During Black history month in grade school, you might have learned about Black beauty pioneer Madam C.J. Walker, who made millions from her haircare products for Black women. But she was not the only beauty entrepreneur to pave the way for Black women working today. Before Walker became a haircare millionairess, and even before Annie Turnbo Malone’s “Wonderful Hair Grower" also brought her substantial wealth, there was Christiana Carteaux Bannister.
You may have heard of her second husband, Edward Mitchell Bannister, who, after working for Christiana, became an acclaimed artist. But Christiana’s story is often overlooked. Over the course of her life, she ran multiple hair salons in Massachusetts and Rhode Island and leveraged her success to not only support her husband's art career, but also to uplift the Black community around her.
"Her role as a philanthropist and aiding the abolitionist cause is important, and [that] shouldn’t be understated. But her role as a business entrepreneur, a woman of color staking out a successful business career —even if that were in one place, that would extraordinary,” Peter Drummey, librarian for the Massachusetts Historical Society, tells Bustle.

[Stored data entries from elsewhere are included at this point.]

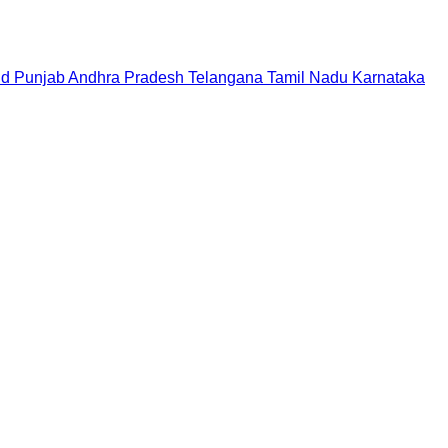
nd
Punjab
Andhra Pradesh
Telangana
Tamil Nadu
Karnataka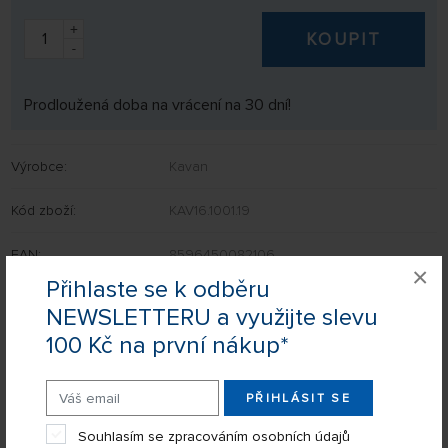
+
KOUPIT
-
Prodloužená doba na vrácení na 30 dní!
Výrobce:
Kavan
Kód zboží:
KAV16.1001.19
EAN:
8596450082106
×
Přihlaste se k odběru
NEWSLETTERU a využijte slevu
100 Kč na první nákup*
Nevíte si rady s výběrem? Nejsou Vám některé parametry jasné?
Napište nám Váš dotaz a my Vás s odpovědí kontaktujeme.
PŘIHLÁSIT SE
POSLAT DOTAZ
Souhlasím se zpracováním osobních údajů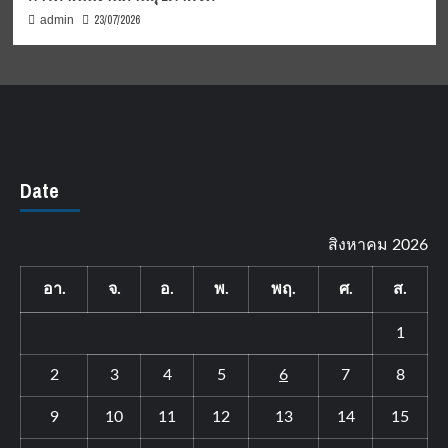
23/07/2026
admin
Date
สิงหาคม 2026
อา.
จ.
อ.
พ.
พฤ.
ศ.
ส.
1
2
3
4
5
6
7
8
9
10
11
12
13
14
15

But while her husband's artistic output is widely celebrated, few records of her life remain. “Her life has this arc of achievement that does very well for a while and then fades into obscurity,” Jane Lancaster, faculty fellow in the Center for the Study of Slavery and Justice at Brown University, tells Bustle. She was born Christiana Babcock in Rhode Island sometime between 1819 and 1820, and her parents were of Black and Native American ancestry, Lancaster wrote in a 2001 piece for the Rhode Island Historical Society. She got into hairdressing through family connections: Her brother, Charles, married Cecelia Remond, a hairdresser and member of a prominent family in Salem, Massachusetts. This in-law relationship was critical to Christiana learning the hairdressing trade and gaining connections among upper-class African Americans, Lancaster reported.
Before becoming a self-proclaimed “hair doctress,” Bannister worked in Boston as a hat-maker, during which time she was married to Desiline Carteaux, a clothes dealer, Lancaster says. (They split up by 1850, but experts, including Lancaster, aren't sure why.)

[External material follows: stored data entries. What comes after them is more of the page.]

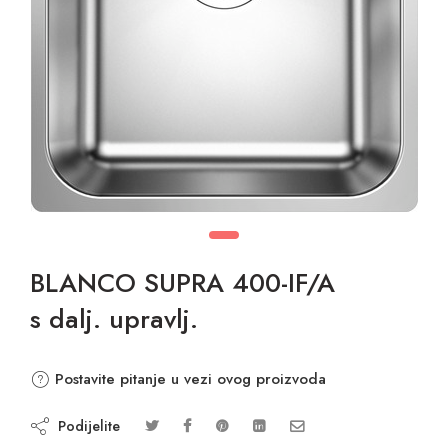
BLANCO SUPRA 400-IF/A
s dalj. upravlj.
Postavite pitanje u vezi ovog proizvoda
Podijelite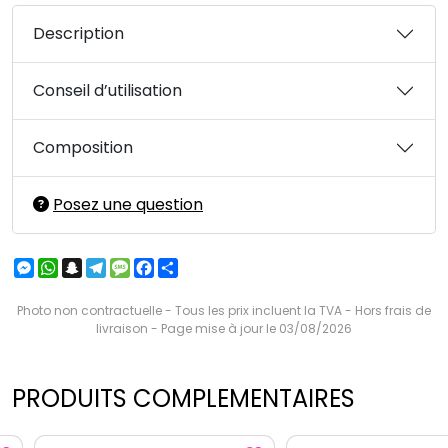
Description
Conseil d’utilisation
Composition
Posez une question
Messenger
WhatsApp
Snapchat
Telegram
Message
Facebook
Partager
Photo non contractuelle - Tous les prix incluent la TVA - Hors frais de
livraison - Page mise à jour le 03/08/2026
PRODUITS COMPLEMENTAIRES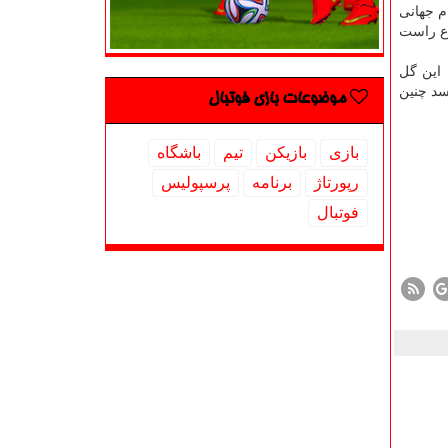
م جهانی
دفاع راست
 این گل
سد چنین
موضوعات بازی فوتبال
بازی
بازیكن
تیم
باشگاه
رپورتاژ
برنامه
پرسپولیس
فوتبال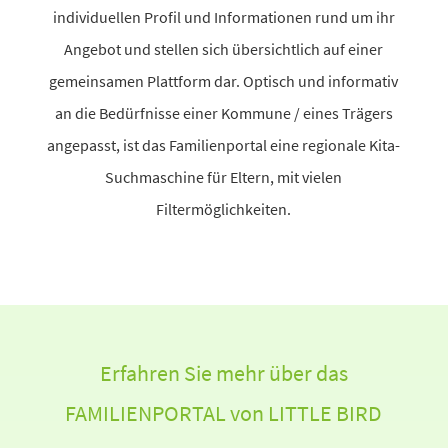
indi­vi­du­ellen Profil und Informationen rund um ihr
Angebot und stellen sich über­sicht­lich auf einer
gemein­samen Plattform dar. Optisch und infor­mativ
an die Bedürfnisse einer Kommune / eines Trägers
ange­passt, ist das Familienportal eine regio­nale Kita-
Suchmaschine für Eltern, mit vielen
Filtermöglichkeiten.
Erfahren Sie mehr über das
FAMILIENPORTAL von LITTLE BIRD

After learning the hairdressing trade, she ran a hair salon in Boston between 1847 to 1871, Drummey tells Bustle. Though hair salons of the period catered to men, Bannister advertised services to women in an 1857 advertisement placed in the Liberator, Lancaster reported. The advertisement aimed at women mentions that women would be “waited on at their residences, either in or out of town.” Hair salons for women were not common before the Civil War.
Not much is known about Bannister’s day-to-day life, Lancaster says. She didn't leave behind diaries or have children. We don’t know her exact net worth, though her style of dress, particularly during the middle of her life, suggests that she did well financially, Lancaster says. However, her success as an entrepreneur enabled her to support Edward Mitchell Bannister's artistic output, as well as fight racial inequality.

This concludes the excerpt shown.